Overview
The proposed study will evaluate the safety and efficacy of XRT followed by systemic therapy among patients with HER2+ metastatic breast cancer and LMD
Description
Breast cancer is the most common cancer among women worldwide, and the second leading cause of brain metastases (BrM). Despite recent treatment advances, the prognosis of patients with breast cancer BrM remains poor, and the prognosis among those with leptomeningeal disease (LMD) is particularly dire with a median survival of only 2-4 months.
Patients with HER2+ metastatic breast cancer have a high life-time risk of central nervous system (CNS) metastases, with an approximately 50% lifetime risk. Although the cause of death among patients with breast cancer BrM is challenging to ascertain, approximately 50% of patients with HER2+ BrM are thought to die from central nervous system (CNS) disease involvement. Among patients with LMD specifically, the cause of death is most commonly related to CNS disease.

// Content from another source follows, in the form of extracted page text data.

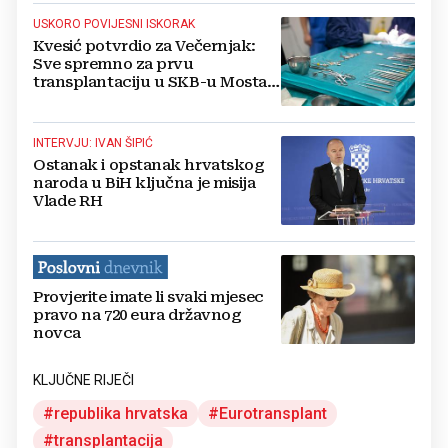
USKORO POVIJESNI ISKORAK
Kvesić potvrdio za Večernjak:
Sve spremno za prvu
transplantaciju u SKB-u Mostar,
obučeno više od 100 djelatnika
INTERVJU: IVAN ŠIPIĆ
Ostanak i opstanak hrvatskog
naroda u BiH ključna je misija
Vlade RH
Provjerite imate li svaki mjesec
pravo na 720 eura državnog
novca
KLJUČNE RIJEČI
republika hrvatska
Eurotransplant
transplantacija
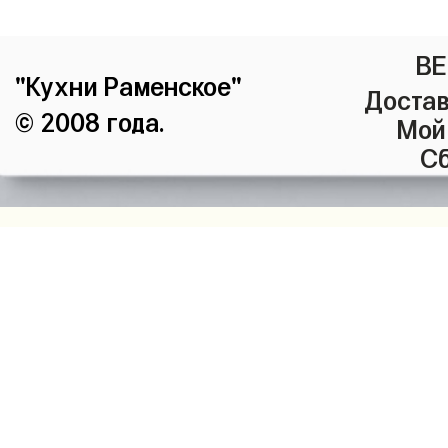
ВЕ
"Кухни Раменское"
Достав
© 2008 года.
Мой
Сб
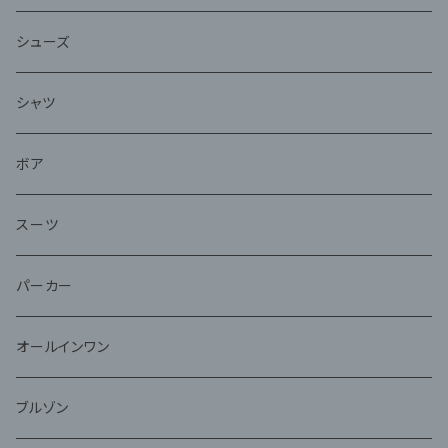
シューズ
シャツ
ボア
スーツ
パーカー
オールインワン
ブルゾン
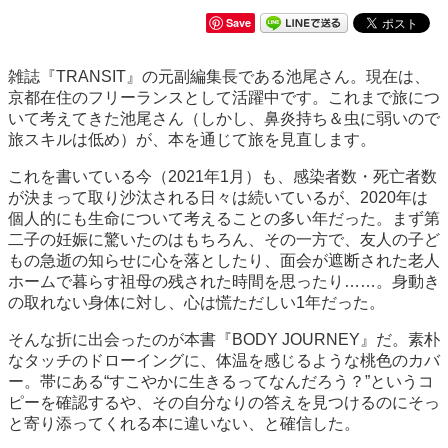
Save
雑誌『TRANSIT』の元副編集長である池尾さん。現在は、
京都在住のフリーランスとして活躍中です。これまで旅につ
いて考えてきた池尾さん（しかし、鼻炎持ち＆虫に弱いので
旅スキルは低め）が、本を通じて旅を見直します。
これを書いている今（2021年1月）も、感染者数・死亡者数
が決まって取り沙汰される日々は続いているが、2020年は
個人的にも生命について考えることの多い年だった。まず第
二子の妊娠に驚いたのはもちろん、その一方で、友人の子ど
もの急逝の知らせに心を落としたり、面会が遮断された老人
ホームで暮らす祖母の残された時間を思ったり……。身動き
の取れない身体に対し、心は慌ただしい1年だった。
そんな折に出会ったのが本書『BODY JOURNEY』だ。素朴
なタッチのドローイングに、体温を感じるような桃色のカバ
ー。帯にある“すこやかに生きるってなんだろう？”というコ
ピーを確認するや、その自分なりの答えを見つけるのにそっ
と寄り添ってくれる本に違いない、と確信した。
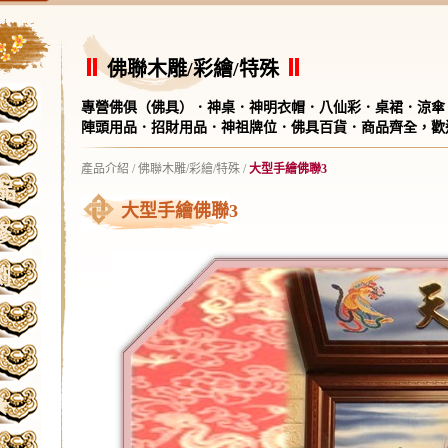
佛聯木雕/彩繪/特殊
專營佛俱（佛具）．神桌．神明衣帽．八仙彩．桌裙．涼傘
陣頭用品．招財用品．神祖牌位．佛具百貨．商品齊全，歡
產品介紹
/
佛聯木雕/彩繪/特殊
/
大型手繪佛聯3
品
大型手繪佛聯3
修
刻
★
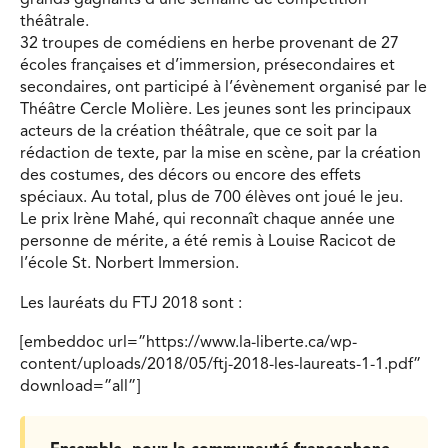
théâtrale.
32 troupes de comédiens en herbe provenant de 27
écoles françaises et d’immersion, présecondaires et
secondaires, ont participé à l’évènement organisé par le
Théâtre Cercle Molière. Les jeunes sont les principaux
acteurs de la création théâtrale, que ce soit par la
rédaction de texte, par la mise en scène, par la création
des costumes, des décors ou encore des effets
spéciaux. Au total, plus de 700 élèves ont joué le jeu.
Le prix Irène Mahé, qui reconnaît chaque année une
personne de mérite, a été remis à Louise Racicot de
l’école St. Norbert Immersion.
Les lauréats du FTJ 2018 sont :
[embeddoc url=”https://www.la-liberte.ca/wp-
content/uploads/2018/05/ftj-2018-les-laureats-1-1.pdf”
download=”all”]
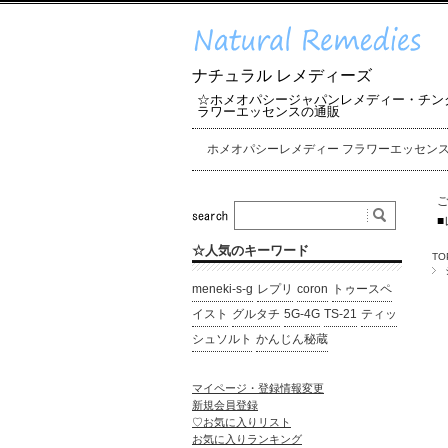
ナチュラル レメディーズ
☆ホメオパシージャパンレメディー・チン
ラワーエッセンスの通販
ホメオパシーレメディー フラワーエッセン
■
☆人気のキーワード
TO
meneki-s-g
レプリ
coron
トゥースペ
イスト
グルタチ
5G-4G
TS-21
ティッ
シュソルト
かんじん秘蔵
マイページ・登録情報変更
新規会員登録
♡お気に入りリスト
お気に入りランキング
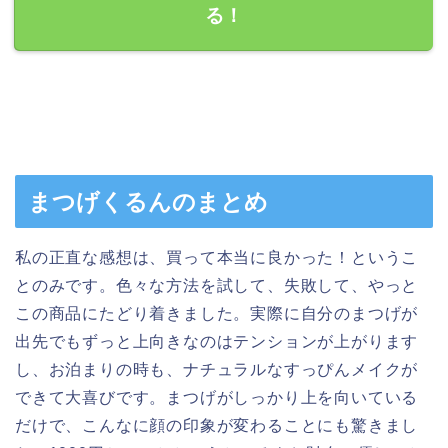
る！
まつげくるんのまとめ
私の正直な感想は、買って本当に良かった！というこ
とのみです。色々な方法を試して、失敗して、やっと
この商品にたどり着きました。実際に自分のまつげが
出先でもずっと上向きなのはテンションが上がります
し、お泊まりの時も、ナチュラルなすっぴんメイクが
できて大喜びです。まつげがしっかり上を向いている
だけで、こんなに顔の印象が変わることにも驚きまし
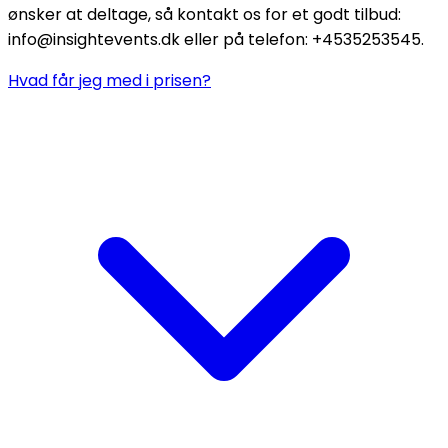
ønsker at deltage, så kontakt os for et godt tilbud:
info@insightevents.dk eller på telefon: +4535253545.
Hvad får jeg med i prisen?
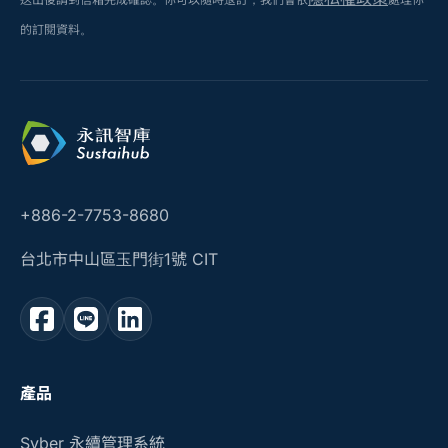
的訂閱資料。
+886-2-7753-8680
台北市中山區玉門街1號 CIT
產品
Syber 永續管理系統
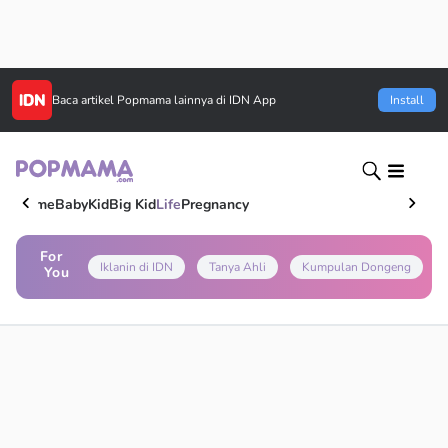
Baca artikel
Popmama
lainnya di IDN App
Install
Home
Baby
Kid
Big Kid
Life
Pregnancy
For
Iklanin di IDN
Tanya Ahli
Kumpulan Dongeng
You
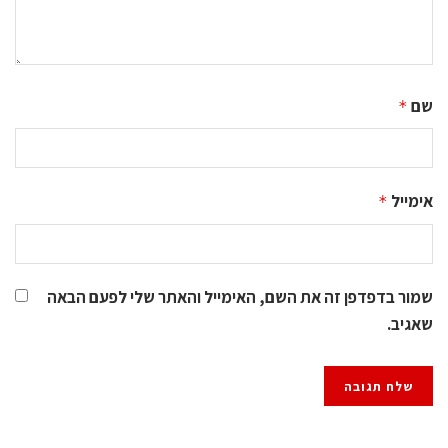
שם
*
אימייל
*
שמור בדפדפן זה את השם, האימייל והאתר שלי לפעם הבאה
שאגיב.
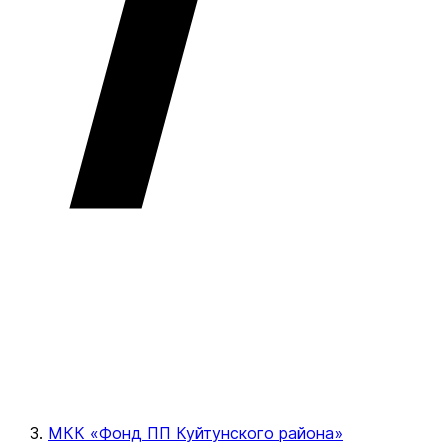
МКК «Фонд ПП Куйтунского района»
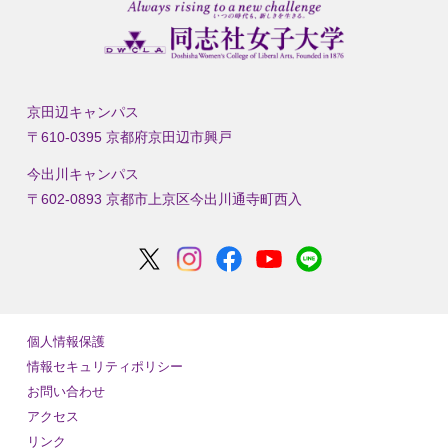
京田辺キャンパス
〒610-0395 京都府京田辺市興戸
今出川キャンパス
〒602-0893 京都市上京区今出川通寺町西入
個人情報保護
情報セキュリティポリシー
お問い合わせ
アクセス
リンク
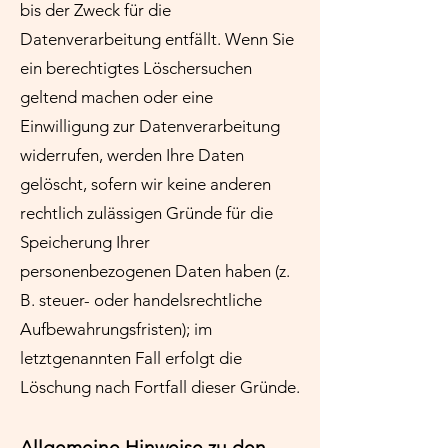
bis der Zweck für die
Datenverarbeitung entfällt. Wenn Sie
ein berechtigtes Löschersuchen
geltend machen oder eine
Einwilligung zur Datenverarbeitung
widerrufen, werden Ihre Daten
gelöscht, sofern wir keine anderen
rechtlich zulässigen Gründe für die
Speicherung Ihrer
personenbezogenen Daten haben (z.
B. steuer- oder handelsrechtliche
Aufbewahrungsfristen); im
letztgenannten Fall erfolgt die
Löschung nach Fortfall dieser Gründe.
Allgemeine Hinweise zu den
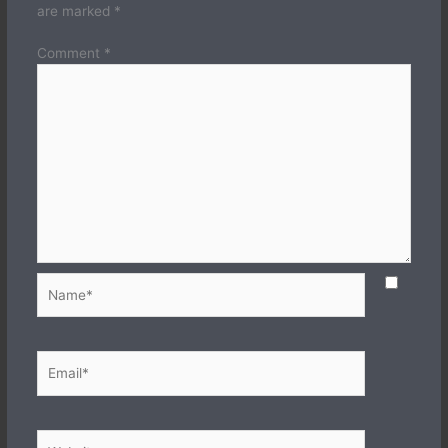
are marked
*
Comment
*
Name*
Email*
Website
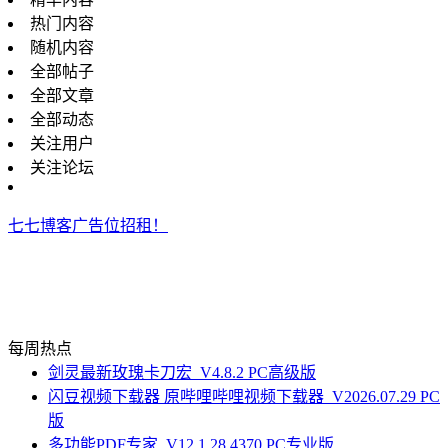
热门内容
随机内容
全部帖子
全部文章
全部动态
关注用户
关注论坛
七七博客广告位招租！
每周热点
剑灵最新玫瑰卡刀宏_V4.8.2 PC高级版
闪豆视频下载器 原哔哩哔哩视频下载器_V2026.07.29 PC
版
多功能PDF专家_V12.1.28.4370 PC专业版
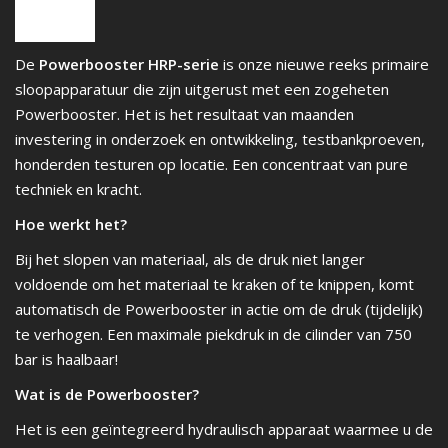
De
Powerbooster HRP-serie
is onze nieuwe reeks primaire
sloopapparatuur die zijn uitgerust met een zogeheten
Powerbooster. Het is het resultaat van maanden
investering in onderzoek en ontwikkeling, testbankproeven,
honderden testuren op locatie. Een concentraat van pure
techniek en kracht.
Hoe werkt het
?
Bij het slopen van materiaal, als de druk niet langer
voldoende om het materiaal te kraken of te knippen, komt
automatisch de Powerbooster in actie om de druk (tijdelijk)
te verhogen. Een maximale piekdruk in de cilinder van 750
bar is haalbaar!
Wat is de Powerbooster?
Het is een geïntegreerd hydraulisch apparaat waarmee u de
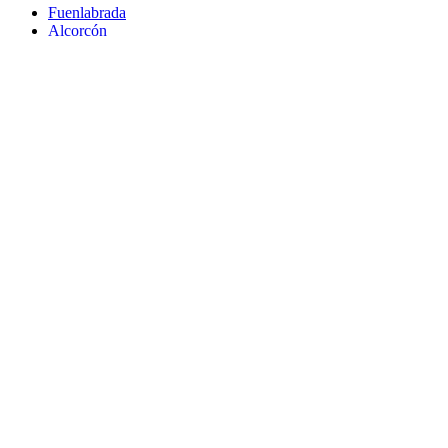
Fuenlabrada
Alcorcón
Getafe
Móstoles
Leganés
Colmenar Viejo
Coslada
Alcalá de Henares
Ayuda
Política de Privacidad
Aviso Legal
Política de Cookies
© Copyright 2026 Palike Networks, S.L.U.
Hecho con
en Coslada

In an analysis of 430 patients (96 of whom had breast cancer) treated for LMD in the National Cancer Database between 2005 and 2014, those patients treated with chemotherapy plus radiotherapy had a longer median overall survival of 5 months (3.5 - 6.5 months) compared to patients treated with XRT or chemotherapy alone. In addition, a majority (n=18/26, 69%) of observational studies irrespective of primary tumor site have shown an "improvement or likely improvement" in survival with the use of XRT for LMD, either alone or in combination with systemic therapy. Hence, this proposed study will evaluate the safety and efficacy of XRT followed by systemic therapy (which is considered standard of care) among patients with HER2+ metastatic breast cancer and LMD.
Eligibility
Inclusion Criteria: Phase 1
- Men or women with HER2+ metastatic breast cancer.
- Evidence of LMD in the brain and/or spine
- Age 18+ at time of consent;
- ECOG ≤ 2;
- If applicable, the last dose of prior chemotherapy, immunotherapy, endocrine therapy therapy must have been completed 14 days prior to study enrollment.
- More than 14 days or 5 half-lives from the last dose of any experimental agent is required, whichever is greater;
- All toxicity related to prior cancer therapies must have resolved to ≤ Grade 1 prior to enrollment, except for alopecia; neuropathy, must have resolved to ≤ Grade 2.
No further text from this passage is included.